I don't mean a value close to zero (rounded to zero by some statistical software) but rather a value of literally zero. If so, would it mean that the probability of getting the obtained data assuming the null hypothesis is true is also zero? What are (some examples) of statistical tests that can return results of this sort?
Edited the second sentence to remove the phrase "the probability of the null hypothesis".
It will be the case that if you observed a sample that's impossible under the null (and if the statistic is able to detect that), you can get a p-value of exactly zero.
That can happen in real world problems.
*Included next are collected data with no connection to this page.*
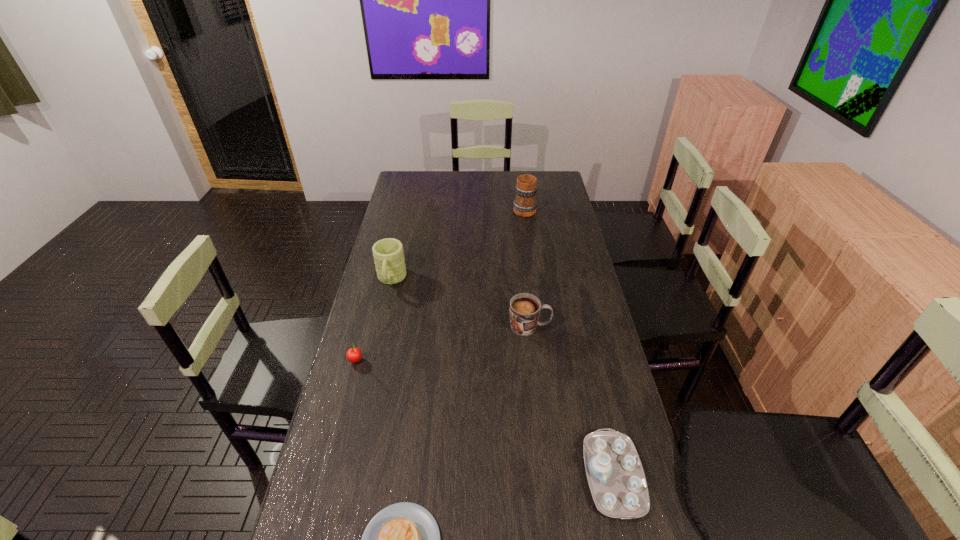 I want to click on the tallest object, so click(525, 204).

At what (x,y) coordinates should I click in order to perform the action: click on the tallest mug. Please return your answer as a coordinate pair (x, y). Looking at the image, I should click on (525, 204).

Where is `the leftmost mug`? This screenshot has width=960, height=540. the leftmost mug is located at coordinates 388,253.

Where is `the second farthest object`? The image size is (960, 540). the second farthest object is located at coordinates (388, 253).

Find the location of `the nearest mug`. the nearest mug is located at coordinates [525, 308].

Identify the location of the third farthest object. (525, 308).

What are the coordinates of `the fourth farthest object` in the screenshot? It's located at (354, 354).

Where is `chinaware`? The height and width of the screenshot is (540, 960). chinaware is located at coordinates (616, 478).

You are a GUI agent. You are given a task and a screenshot of the screen. Output one action in this format:
    pyautogui.click(x=<x>, y=<y>)
    Task: Click on the vacant space positioned on the side of the farthest object with the handle
    
    Given the screenshot: What is the action you would take?
    pyautogui.click(x=519, y=174)

The image size is (960, 540). In order to click on vacant space situated 0.190m on the side of the farthest object with the handle in this screenshot , I will do click(520, 180). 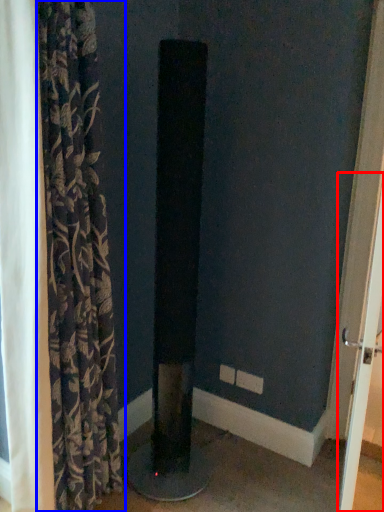 Question: Which point is closer to the camera, screen door (highlighted by a red box) or curtain (highlighted by a blue box)?

Choices:
 (A) screen door
 (B) curtain

Answer: (B) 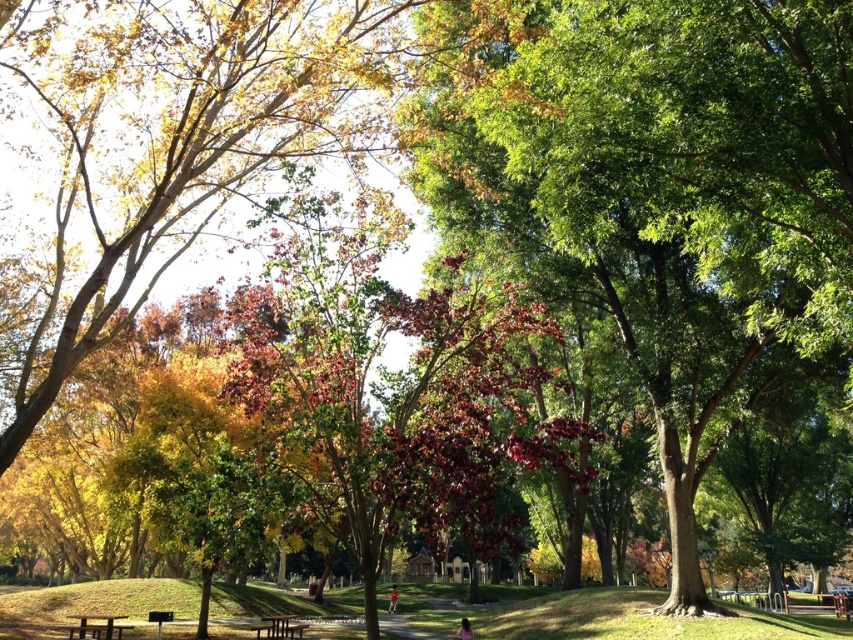 You are standing at the entrance of the park and see the pink fabric person at lower center and the red shirt at center walking along the path. Which one is closer to you?

The pink fabric person at lower center is closer to you because they are in front of the red shirt at center.

You are standing at the edge of the park path and see the green grass at lower center and the red shirt at center. Which object is closer to you?

The green grass at lower center is closer to you because it is in front of the red shirt at center. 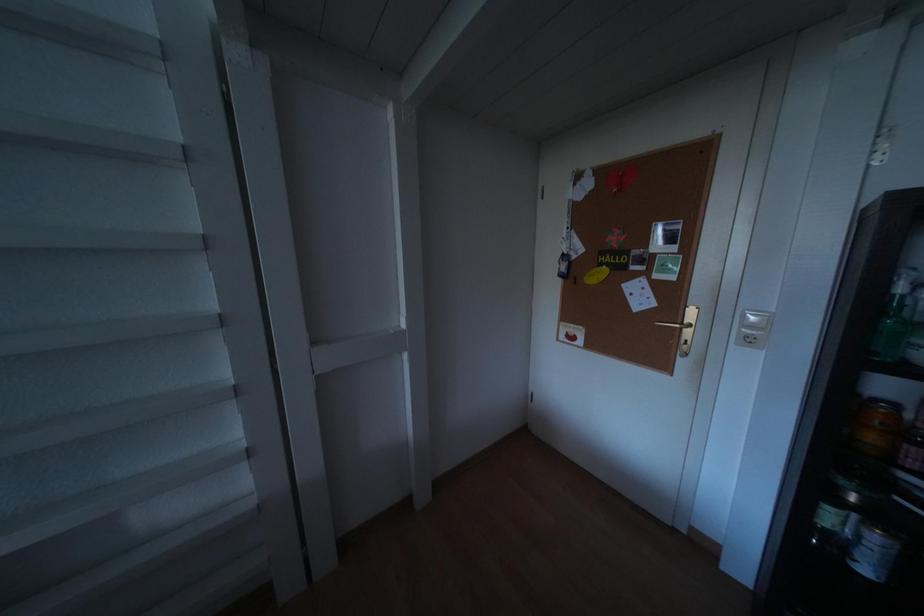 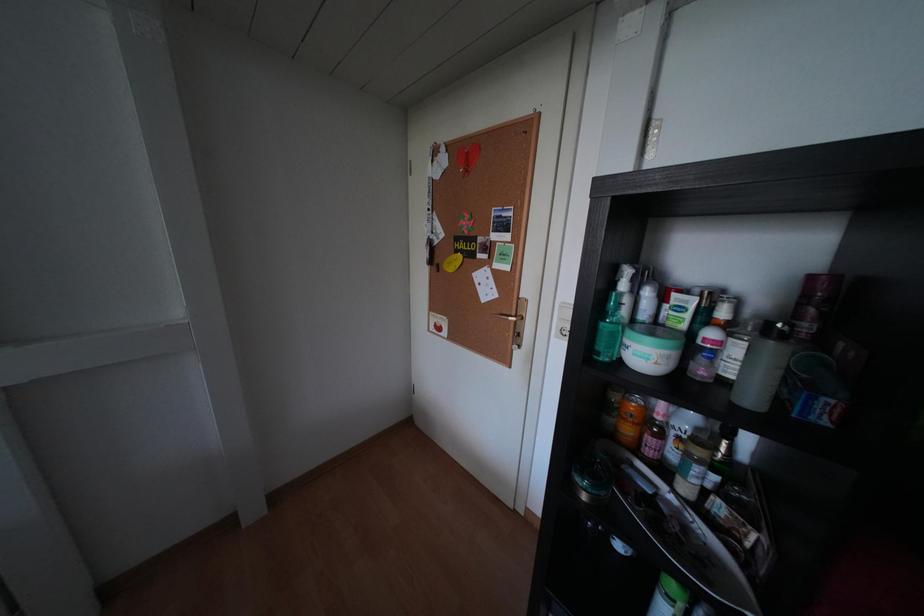 Question: The camera is either moving clockwise (left) or counter-clockwise (right) around the object. The first image is from the beginning of the video and the second image is from the end. Is the camera moving left or right when shooting the video?

Choices:
 (A) Left
 (B) Right

Answer: (A) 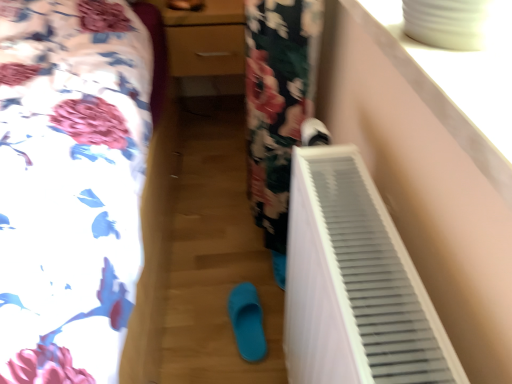 Question: Does white matte shoe at upper right, the second footwear in the back-to-front sequence, appear on the right side of matte wood dresser at center?

Choices:
 (A) no
 (B) yes

Answer: (B)

Question: Is white matte shoe at upper right, marked as the 2th footwear in a bottom-to-top arrangement, bigger than matte wood dresser at center?

Choices:
 (A) no
 (B) yes

Answer: (A)

Question: From a real-world perspective, is white matte shoe at upper right, which is the 1th footwear in top-to-bottom order, physically above matte wood dresser at center?

Choices:
 (A) no
 (B) yes

Answer: (B)

Question: Are white matte shoe at upper right, the second footwear in the back-to-front sequence, and matte wood dresser at center located far from each other?

Choices:
 (A) yes
 (B) no

Answer: (B)

Question: From a real-world perspective, is white matte shoe at upper right, which is the 1th footwear in top-to-bottom order, positioned under matte wood dresser at center based on gravity?

Choices:
 (A) no
 (B) yes

Answer: (A)

Question: Is white matte shoe at upper right, acting as the 1th footwear starting from the front, at the left side of matte wood dresser at center?

Choices:
 (A) no
 (B) yes

Answer: (A)

Question: Is the position of white plastic radiator at lower right less distant than that of white matte shoe at upper right, marked as the 2th footwear in a bottom-to-top arrangement?

Choices:
 (A) yes
 (B) no

Answer: (A)

Question: Is white plastic radiator at lower right far away from white matte shoe at upper right, marked as the 2th footwear in a bottom-to-top arrangement?

Choices:
 (A) yes
 (B) no

Answer: (B)

Question: Can you confirm if white plastic radiator at lower right is bigger than white matte shoe at upper right, acting as the 1th footwear starting from the right?

Choices:
 (A) no
 (B) yes

Answer: (B)

Question: Does white plastic radiator at lower right have a lesser height compared to white matte shoe at upper right, which is the 1th footwear in top-to-bottom order?

Choices:
 (A) no
 (B) yes

Answer: (A)

Question: Would you say white matte shoe at upper right, marked as the 2th footwear in a bottom-to-top arrangement, is part of white plastic radiator at lower right's contents?

Choices:
 (A) no
 (B) yes

Answer: (A)

Question: Is the position of white plastic radiator at lower right more distant than that of white matte shoe at upper right, marked as the 2th footwear in a bottom-to-top arrangement?

Choices:
 (A) yes
 (B) no

Answer: (B)

Question: Can you confirm if matte wood dresser at center is shorter than white matte shoe at upper right, acting as the 1th footwear starting from the right?

Choices:
 (A) yes
 (B) no

Answer: (B) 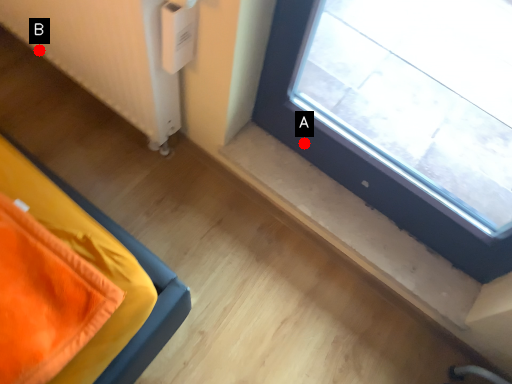 Question: Two points are circled on the image, labeled by A and B beside each circle. Which point appears farthest from the camera in this image?

Choices:
 (A) A is further
 (B) B is further

Answer: (B) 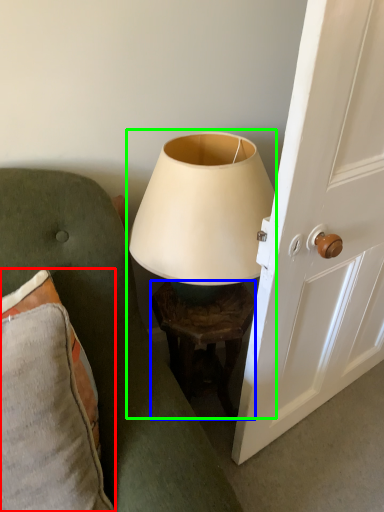 Question: Which is farther away from pillow (highlighted by a red box)? table (highlighted by a blue box) or lamp (highlighted by a green box)?

Choices:
 (A) table
 (B) lamp

Answer: (A) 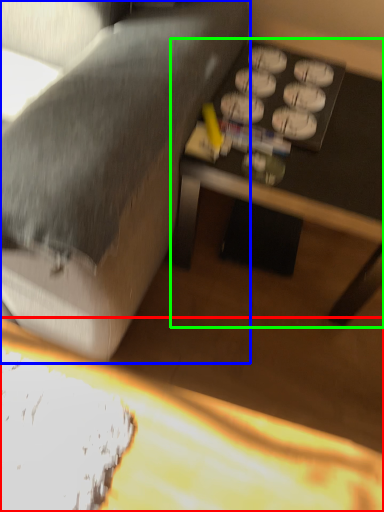 Question: Which object is positioned closest to table (highlighted by a red box)? Select from studio couch (highlighted by a blue box) and table (highlighted by a green box).

Choices:
 (A) studio couch
 (B) table

Answer: (A) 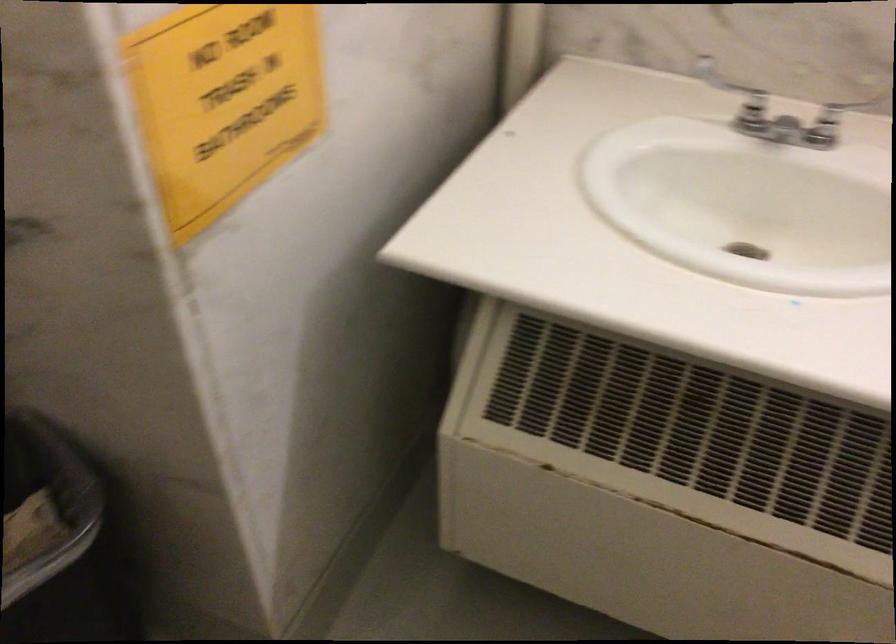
For example, if you do an Anderson-Darling test of goodness of fit of data to a standard uniform with some data outside that range - e.g. where your sample is (0.430, 0.712, 0.885, 1.08) - the p-value is actually zero (but a Kolmogorov-Smirnov test by contrast would give a p-value that isn't zero, even though we can rule it out by inspection).
Likelihood ratio tests will likewise give a p-value of zero if the sample is not possible under the null.
As whuber mentioned in comments, hypothesis tests don't evaluate the probability of the null hypothesis (or the alternative).
We don't (can't, really) talk about the probability of the null being true in that framework (we can do it explicitly in a Bayesian framework, though -- but then we cast the decision problem somewhat differently from the outset).
In R, the binomial test gives a P value of 'TRUE' presumably 0, if all trials succeed and hypothesis is 100% success, even if number of trials is just 1:
> binom.test(100,100,1)
Exact binomial test
data: 100 and 100
number of successes = 100, number of trials = 100, p-value = TRUE <<<< NOTE
alternative hypothesis: true probability of success is not equal to 1
95 percent confidence interval:
0.9637833 1.0000000
sample estimates:
probability of success
1
>
>
> binom.test(1,1,1)
Exact binomial test
data: 1 and 1
number of successes = 1, number of trials = 1, p-value = TRUE <<<< NOTE
alternative hypothesis: true probability of success is not equal to 1
95 percent confidence interval:
0.025 1.000
sample estimates:
probability of success
1
p==1 the value computed for PVAL is (x==n). It does a similar trick when p==0, giving (x==0) for PVAL.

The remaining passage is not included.